For each line below that holds the string "Password", add one to a tally; report that tally alone.

[Records for this exercise]

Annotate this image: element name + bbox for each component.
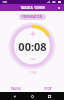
button[interactable]: STOP [32,85,64,92]
button[interactable]: Close [56,5,62,11]
staticText: STOP [44,87,52,91]
staticText: PAUSE [11,87,21,91]
staticText: 1 / 8 [29,71,36,75]
staticText: 00:08 [18,39,47,54]
button[interactable]: PREPARATION [19,14,46,20]
button[interactable]: Back [11,93,18,100]
button[interactable]: Recents [46,93,53,100]
staticText: TABATA TIMER [20,5,45,10]
button[interactable]: Decrease time [29,55,37,63]
button[interactable]: Home [29,93,36,100]
staticText: PREPARATION [22,15,43,19]
button[interactable]: Increase time [29,30,37,38]
button[interactable]: PAUSE [0,85,32,92]
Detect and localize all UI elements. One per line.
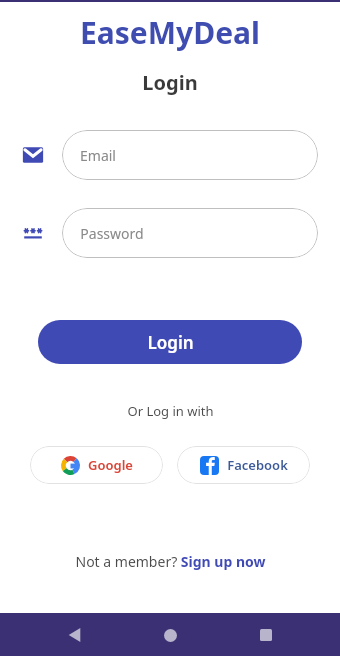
other: Email [22, 144, 44, 166]
staticText: Google [88, 456, 133, 474]
other: Password [22, 222, 44, 244]
staticText: Password [80, 224, 144, 243]
button[interactable]: Google [30, 446, 163, 484]
button[interactable]: Email [62, 130, 318, 180]
staticText: Login [147, 331, 194, 354]
staticText: Or Log in with [127, 402, 214, 420]
button[interactable]: Not a member? Sign up now [75, 552, 266, 571]
button[interactable]: Password [62, 208, 318, 258]
button[interactable]: Home [149, 614, 191, 656]
staticText: Login [142, 69, 198, 96]
staticText: Facebook [227, 456, 288, 474]
button[interactable]: Login [38, 320, 302, 364]
button[interactable]: Facebook [177, 446, 310, 484]
staticText: Email [80, 146, 116, 165]
button[interactable]: Back [54, 614, 96, 656]
button[interactable]: Recent apps [245, 614, 287, 656]
staticText: EaseMyDeal [80, 12, 260, 53]
staticText: Not a member? Sign up now [75, 552, 266, 571]
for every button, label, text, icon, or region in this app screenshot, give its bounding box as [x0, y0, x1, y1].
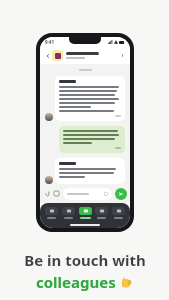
staticText: 9:41: [45, 39, 54, 45]
button[interactable]: More options: [118, 51, 127, 60]
button[interactable]: [59, 126, 125, 153]
staticText: colleagues: [36, 272, 116, 292]
button[interactable]: Send message: [115, 188, 127, 200]
button[interactable]: [55, 76, 125, 121]
staticText: Be in touch with: [24, 250, 146, 270]
button[interactable]: Tasks: [62, 207, 75, 219]
button[interactable]: [63, 188, 112, 200]
button[interactable]: Add attachment: [52, 189, 61, 198]
button[interactable]: Documents: [95, 207, 108, 219]
button[interactable]: Chat: [79, 207, 92, 219]
button[interactable]: [55, 158, 125, 184]
button[interactable]: Attach file: [43, 189, 52, 198]
button[interactable]: Back: [43, 51, 52, 60]
button[interactable]: Calendar: [112, 207, 125, 219]
button[interactable]: Home: [45, 207, 58, 219]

[/Records for this exercise]

Exercise answer - 3